You may also want to consider a more international curriculum, especially if you’re looking at an undergraduate degree abroad. Says Tejas, currently at a top university in USA: ”A-Level syllabus is challenging and application driven. So it really makes you think when you study.” He shifted to Singapore for junior college (the equivalent of 11th/12th) and describes it as an excellent learning experience. “I would recommend studying abroad for a semester or two if possible, if you do not go for your undergraduate degree. It gives you great exposure to people and experiences that will prove to be a great learning curve. ”
The International Baccalaureate (IB) has gained popularity in recent years too, but the fact that it’s expensive (often upto 12 lakhs per annum) is a major barrier to entry. If applying for colleges abroad, do get your parents to research on important deadlines for the SAT, UCAS, etc and also visit a Study Abroad education counselor together. Scholarships and financial aid may be available in the field/college of your interest too, so be sure to be in the know.
The difficulty level of the board and style of learning advocated (by rote, more application-driven, more test-driven, etc) should be important factors in your consideration- ask yourself what kind of an environment you would thrive in.
Should you sign up for Entrance Exam coaching?
See: the “Begin with the end in mind” section above. It’s ultimately whether or not it’s right for you.
What if I pick the wrong stream/board or combination?
Despite your most careful selection, if after 6 months, you realize that your choice is wrong for you, you do have the option of changing within a time frame. Even if you miss the window, all is not lost.
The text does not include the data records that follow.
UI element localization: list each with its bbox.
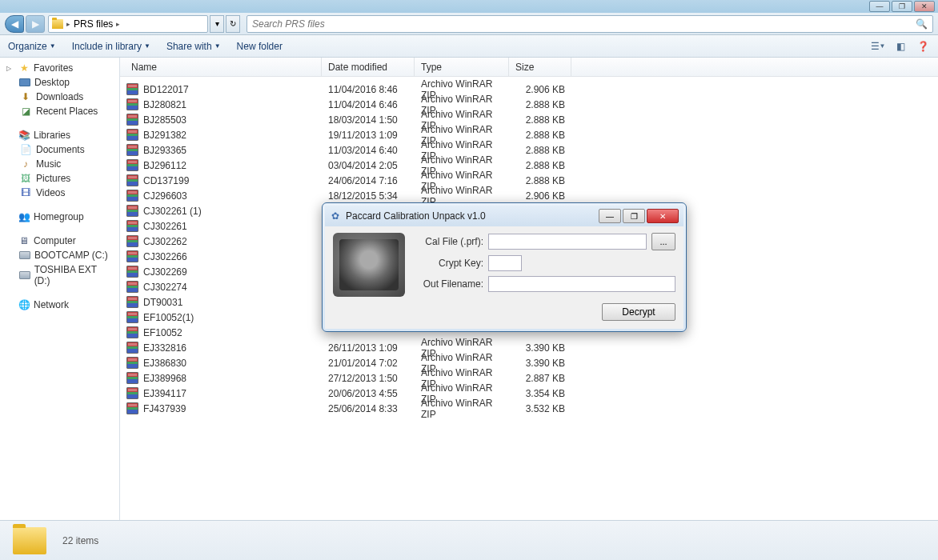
file-row[interactable]: EJ386830 21/01/2014 7:02 Archivo WinRAR … [120, 355, 938, 370]
search-bar[interactable]: 🔍 [247, 15, 933, 33]
nav-back-button[interactable]: ◀ [5, 15, 24, 33]
winrar-icon [126, 114, 138, 126]
sidebar-item-documents[interactable]: 📄Documents [0, 142, 119, 157]
videos-icon: 🎞 [19, 187, 32, 198]
preview-pane-button[interactable]: ◧ [893, 39, 908, 54]
file-size: 2.888 KB [509, 160, 571, 171]
file-size: 2.887 KB [509, 373, 571, 384]
sidebar-favorites-header[interactable]: ▷★Favorites [0, 61, 119, 75]
file-row[interactable]: BJ280821 11/04/2014 6:46 Archivo WinRAR … [120, 97, 938, 112]
file-date: 19/11/2013 1:09 [322, 130, 415, 141]
file-row[interactable]: BJ296112 03/04/2014 2:05 Archivo WinRAR … [120, 158, 938, 173]
file-row[interactable]: FJ437939 25/06/2014 8:33 Archivo WinRAR … [120, 401, 938, 416]
sidebar-item-pictures[interactable]: 🖼Pictures [0, 171, 119, 186]
maximize-button[interactable]: ❐ [892, 1, 912, 12]
sidebar-item-desktop[interactable]: Desktop [0, 75, 119, 90]
winrar-icon [126, 281, 138, 293]
toolbar: Organize▼ Include in library▼ Share with… [0, 35, 938, 58]
crypt-key-label: Crypt Key: [413, 258, 483, 269]
file-row[interactable]: BJ291382 19/11/2013 1:09 Archivo WinRAR … [120, 127, 938, 142]
dialog-titlebar[interactable]: ✿ Paccard Calibration Unpack v1.0 — ❐ ✕ [325, 206, 683, 226]
computer-icon: 🖥 [18, 235, 30, 246]
share-with-menu[interactable]: Share with▼ [166, 41, 221, 52]
column-type[interactable]: Type [415, 58, 509, 76]
dialog-close-button[interactable]: ✕ [647, 209, 679, 223]
column-size[interactable]: Size [509, 58, 571, 76]
file-size: 2.888 KB [509, 114, 571, 126]
file-row[interactable]: BJ293365 11/03/2014 6:40 Archivo WinRAR … [120, 142, 938, 158]
sidebar-item-music[interactable]: ♪Music [0, 157, 119, 171]
file-name: BJ285503 [143, 114, 186, 126]
file-row[interactable]: BD122017 11/04/2016 8:46 Archivo WinRAR … [120, 82, 938, 97]
file-date: 21/01/2014 7:02 [322, 358, 415, 369]
file-date: 20/06/2013 4:55 [322, 388, 415, 399]
decrypt-button[interactable]: Decrypt [602, 303, 675, 321]
sidebar-item-toshiba[interactable]: TOSHIBA EXT (D:) [0, 262, 119, 288]
help-button[interactable]: ❓ [916, 39, 930, 54]
sidebar-item-bootcamp[interactable]: BOOTCAMP (C:) [0, 248, 119, 262]
winrar-icon [126, 159, 138, 171]
sidebar-item-videos[interactable]: 🎞Videos [0, 186, 119, 200]
music-icon: ♪ [19, 158, 32, 170]
organize-menu[interactable]: Organize▼ [8, 41, 56, 52]
winrar-icon [126, 372, 138, 384]
browse-button[interactable]: ... [651, 233, 675, 250]
file-name: CJ302274 [143, 282, 187, 293]
winrar-icon [126, 402, 138, 414]
status-bar: 22 items [0, 520, 938, 560]
sidebar-network-header[interactable]: 🌐Network [0, 298, 119, 312]
crypt-key-input[interactable] [488, 255, 522, 271]
sidebar-homegroup-header[interactable]: 👥Homegroup [0, 210, 119, 224]
sidebar-libraries-header[interactable]: 📚Libraries [0, 128, 119, 142]
winrar-icon [126, 129, 138, 141]
file-row[interactable]: EJ394117 20/06/2013 4:55 Archivo WinRAR … [120, 386, 938, 401]
file-date: 18/03/2014 1:50 [322, 114, 415, 126]
file-row[interactable]: CJ296603 18/12/2015 5:34 Archivo WinRAR … [120, 188, 938, 203]
file-row[interactable]: CD137199 24/06/2014 7:16 Archivo WinRAR … [120, 173, 938, 188]
sidebar-item-downloads[interactable]: ⬇Downloads [0, 90, 119, 104]
dialog-minimize-button[interactable]: — [599, 209, 621, 223]
address-bar[interactable]: ▸ PRS files ▸ [48, 15, 208, 33]
file-name: CJ302269 [143, 266, 187, 278]
libraries-icon: 📚 [18, 130, 30, 141]
view-options-button[interactable]: ☰ ▼ [871, 39, 885, 54]
file-type: Archivo WinRAR ZIP [415, 398, 509, 420]
file-row[interactable]: BJ285503 18/03/2014 1:50 Archivo WinRAR … [120, 112, 938, 127]
gear-icon: ✿ [330, 210, 341, 222]
file-date: 11/04/2016 8:46 [322, 84, 415, 95]
file-name: BD122017 [143, 84, 189, 95]
winrar-icon [126, 266, 138, 278]
winrar-icon [126, 326, 138, 338]
search-input[interactable] [252, 18, 916, 30]
file-name: BJ291382 [143, 130, 186, 141]
file-name: CJ296603 [143, 190, 187, 202]
file-row[interactable]: EJ389968 27/12/2013 1:50 Archivo WinRAR … [120, 370, 938, 386]
breadcrumb-folder[interactable]: PRS files [74, 18, 113, 30]
include-in-library-menu[interactable]: Include in library▼ [72, 41, 150, 52]
file-date: 18/12/2015 5:34 [322, 190, 415, 202]
winrar-icon [126, 83, 138, 95]
star-icon: ★ [18, 62, 30, 74]
winrar-icon [126, 235, 138, 247]
file-size: 2.888 KB [509, 130, 571, 141]
out-filename-label: Out Filename: [413, 278, 483, 290]
address-row: ◀ ▶ ▸ PRS files ▸ ▾ ↻ 🔍 [0, 13, 938, 35]
close-button[interactable]: ✕ [914, 1, 935, 12]
out-filename-input[interactable] [488, 276, 675, 292]
column-date[interactable]: Date modified [322, 58, 415, 76]
column-name[interactable]: Name [120, 58, 322, 76]
history-dropdown-button[interactable]: ▾ [210, 15, 224, 33]
file-name: CJ302261 [143, 221, 187, 232]
sidebar-item-recent[interactable]: ◪Recent Places [0, 104, 119, 118]
winrar-icon [126, 311, 138, 323]
minimize-button[interactable]: — [869, 1, 890, 12]
new-folder-button[interactable]: New folder [237, 41, 283, 52]
nav-forward-button[interactable]: ▶ [26, 15, 45, 33]
file-row[interactable]: EJ332816 26/11/2013 1:09 Archivo WinRAR … [120, 340, 938, 355]
sidebar-computer-header[interactable]: 🖥Computer [0, 234, 119, 248]
unpack-dialog: ✿ Paccard Calibration Unpack v1.0 — ❐ ✕ … [322, 202, 687, 332]
dialog-maximize-button[interactable]: ❐ [623, 209, 645, 223]
refresh-button[interactable]: ↻ [226, 15, 240, 33]
cal-file-input[interactable] [488, 234, 647, 250]
file-size: 3.532 KB [509, 403, 571, 414]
Meena and Kriti both switched to Commerce- Meena from Science (she didn’t like Chemistry and Calculus but liked Statistics and Accounting) and Kriti from Arts (“I wanted something less text-heavy and more immediately relatable to everyday life- like managing money or a business” she says). Both admit that it was a difficult decision and Kriti even had to change schools, as she didn’t meet the Commerce cut-off in her previous school- which meant she left some friends behind and her parents lost some fees in the change. “I felt guilty and sad initially, but in the long run, this was the right decision for me”, she says. And guess what- she’s now employed as an Analyst at a well-known finance company!
Anmol swore he would renounce Math after his 10th and regretted it later when he found out it made him ineligible for entry into Economics programs at Delhi University. He was devastated, but then cleared the IIT Madras HSEE- now he’s majored in Economics, relearnt his Math and doesn’t mind at all. “Things have a way of working out,” he says smiling.
Swathy, currently graduating from a prestigious design school in Singapore, echoes these sentiments, adding: “ If you wish to be a doctor be one, if you wish to be a bag designer or an animal behaviour therapist, then go ahead and do that, do not think about what others will say, its your life so you should do what you want! ”
Note: Some names have been changed to protect identity.